Read the full paper for a more curated description of the library.

Getting started

Check our Getting Started tutorials for quickly ramp up with the basic features of the library!

Documentation and knowledge base

The TorchRL documentation can be found here. It contains tutorials and the API reference.

TorchRL also provides a RL knowledge base to help you debug your code, or simply learn the basics of RL. Check it out here.

We have some introductory videos for you to get to know the library better, check them out:

Spotlight publications

TorchRL being domain-agnostic, you can use it across many different fields. Here are a few examples:

ACEGEN: Reinforcement Learning of Generative Chemical Agents for Drug Discovery
BenchMARL: Benchmarking Multi-Agent Reinforcement Learning
BricksRL: A Platform for Democratizing Robotics and Reinforcement Learning Research and Education with LEGO
OmniDrones: An Efficient and Flexible Platform for Reinforcement Learning in Drone Control
RL4CO: an Extensive Reinforcement Learning for Combinatorial Optimization Benchmark
Robohive: A unified framework for robot learning

Writing simplified and portable RL codebase with `TensorDict`

RL algorithms are very heterogeneous, and it can be hard to recycle a codebase across settings (e.g. from online to offline, from state-based to pixel-based learning). TorchRL solves this problem through TensorDict, a convenient data structure⁽¹⁾ that can be used to streamline one's RL codebase.
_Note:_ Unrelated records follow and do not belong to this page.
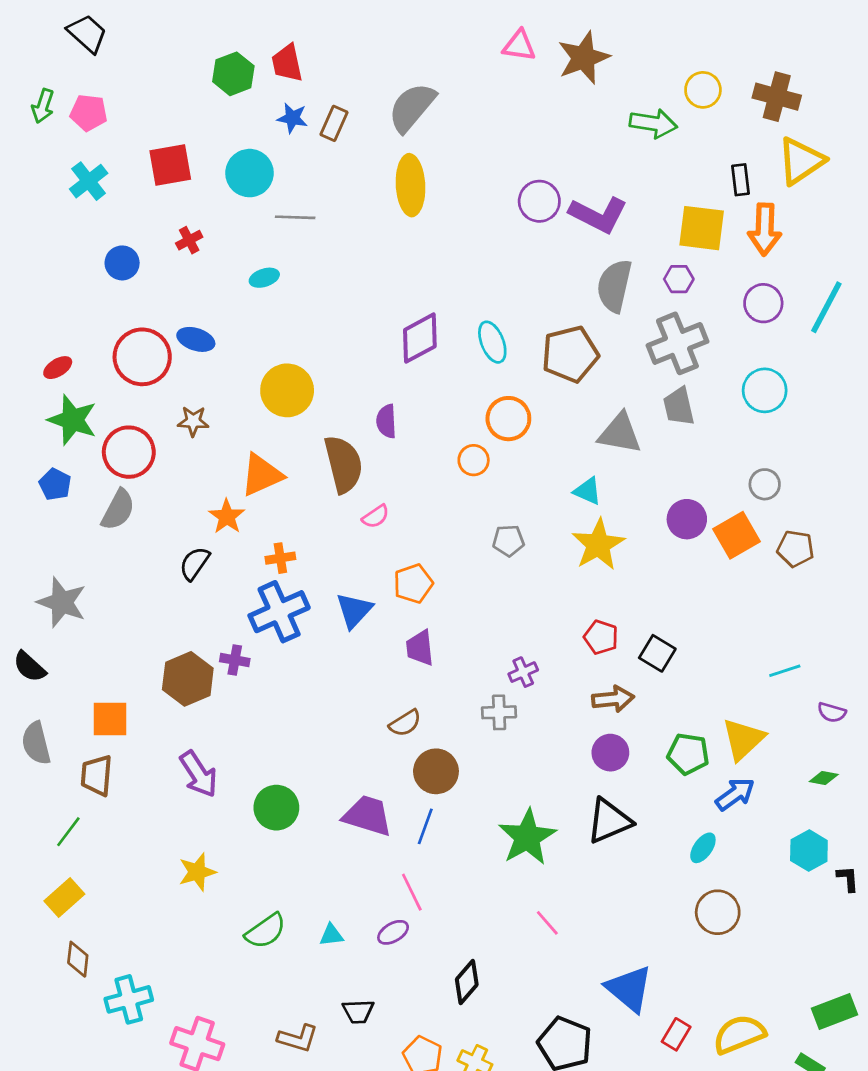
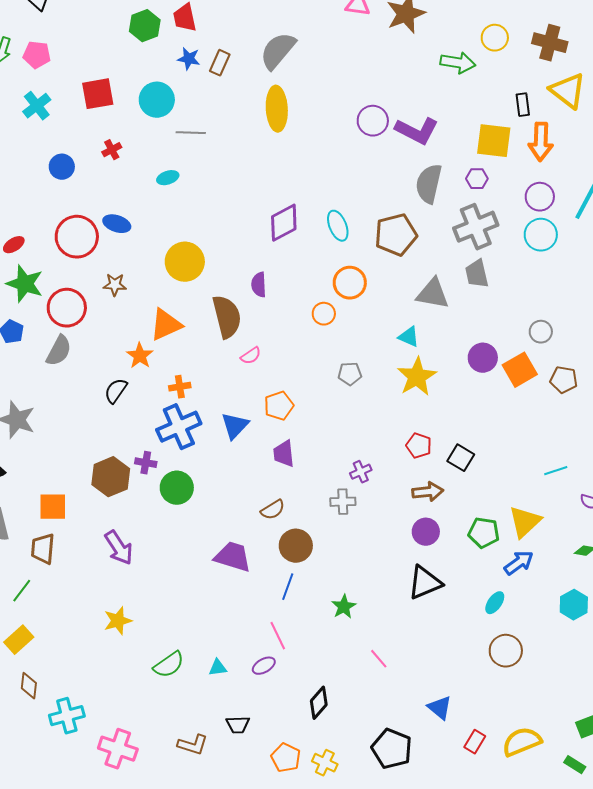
yellow triangle: (801, 161) -> (568, 91), turned -48
cyan circle: (765, 390) -> (541, 235), moved
green circle: (276, 808) -> (177, 488), moved
purple trapezoid: (368, 816) -> (233, 557), moved
green star: (527, 837) -> (344, 607), moved, size x0.6
blue triangle: (629, 989) -> (440, 708), size x0.7

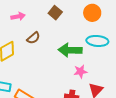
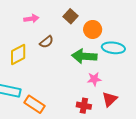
orange circle: (92, 13) -> (93, 29), moved

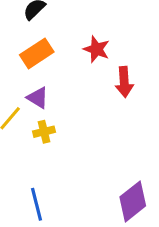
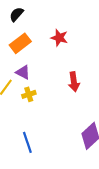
red arrow: (124, 82) -> (74, 82), moved

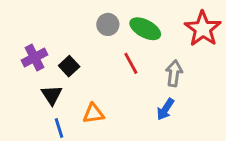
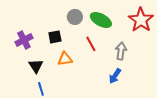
black square: (69, 66) -> (55, 37), moved, turned 32
orange triangle: (93, 114) -> (65, 59), moved

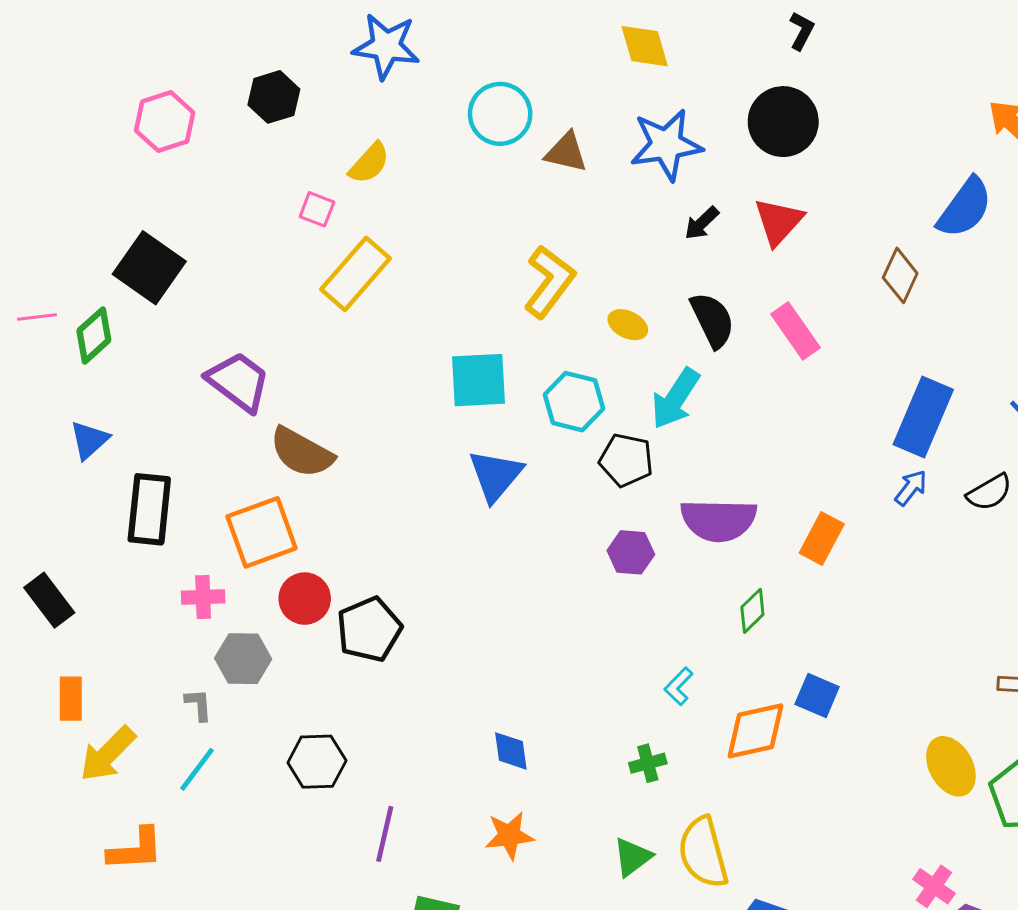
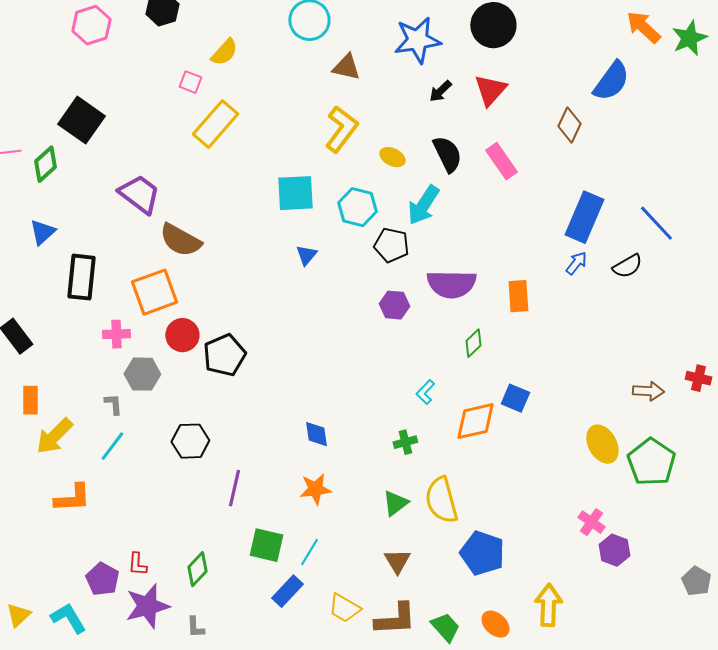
brown triangle: (566, 152) -> (346, 67), moved
blue triangle: (495, 475) -> (306, 255), size x0.6
orange rectangle: (822, 539) -> (518, 296), turned -32

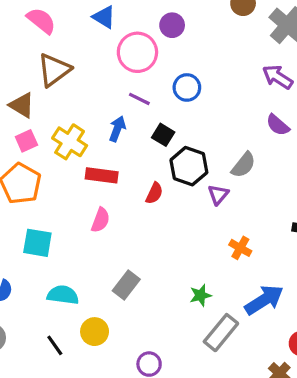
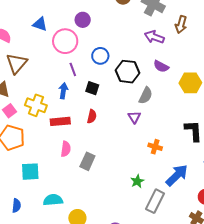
purple line: (139, 99) -> (73, 69), turned 56
black hexagon: (189, 166) -> (127, 72), moved
red semicircle: (154, 193) -> (92, 116), moved
gray rectangle: (126, 285) -> (87, 161), moved

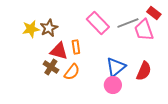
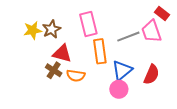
pink rectangle: (98, 23) -> (88, 24), moved, turned 30
gray line: (128, 23) -> (128, 37), moved
orange rectangle: (76, 47) -> (100, 51), moved, size x1.6
orange semicircle: (72, 72) -> (76, 76), turned 60

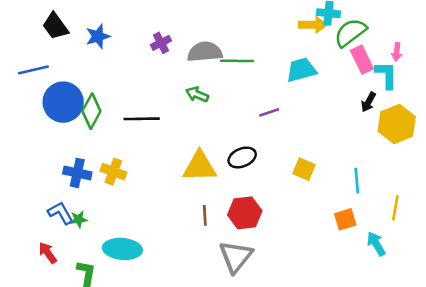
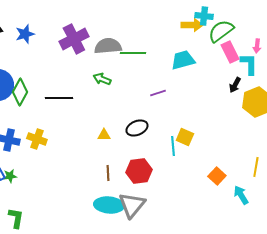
purple cross: (161, 43) -> (74, 39), size x1.8
yellow triangle: (200, 167) -> (104, 135), size x0.5
cyan line: (357, 181) -> (173, 146), moved
orange square: (345, 219) -> (217, 176), turned -30
cyan ellipse: (122, 249) -> (109, 205), moved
With this tool, one can write a complete PPO training script in less than 100 lines of code!

Code

import torch
from tensordict.nn import TensorDictModule
from tensordict.nn.distributions import NormalParamExtractor
from torch import nn

from torchrl.collectors import SyncDataCollector
from torchrl.data.replay_buffers import TensorDictReplayBuffer, \
  LazyTensorStorage, SamplerWithoutReplacement
from torchrl.envs.libs.gym import GymEnv
from torchrl.modules import ProbabilisticActor, ValueOperator, TanhNormal
from torchrl.objectives import ClipPPOLoss
from torchrl.objectives.value import GAE

env = GymEnv("Pendulum-v1") 
model = TensorDictModule(
  nn.Sequential(
      nn.Linear(3, 128), nn.Tanh(),
      nn.Linear(128, 128), nn.Tanh(),
      nn.Linear(128, 128), nn.Tanh(),
      nn.Linear(128, 2),
      NormalParamExtractor()
  ),
  in_keys=["observation"],
  out_keys=["loc", "scale"]
)
critic = ValueOperator(
  nn.Sequential(
      nn.Linear(3, 128), nn.Tanh(),
      nn.Linear(128, 128), nn.Tanh(),
      nn.Linear(128, 128), nn.Tanh(),
      nn.Linear(128, 1),
  ),
  in_keys=["observation"],
)
actor = ProbabilisticActor(
  model,
  in_keys=["loc", "scale"],
  distribution_class=TanhNormal,
  distribution_kwargs={"low": -1.0, "high": 1.0},
  return_log_prob=True
  )
buffer = TensorDictReplayBuffer(
  storage=LazyTensorStorage(1000),
  sampler=SamplerWithoutReplacement(),
  batch_size=50,
  )
collector = SyncDataCollector(
  env,
  actor,
  frames_per_batch=1000,
  total_frames=1_000_000,
)
loss_fn = ClipPPOLoss(actor, critic)
adv_fn = GAE(value_network=critic, average_gae=True, gamma=0.99, lmbda=0.95)
optim = torch.optim.Adam(loss_fn.parameters(), lr=2e-4)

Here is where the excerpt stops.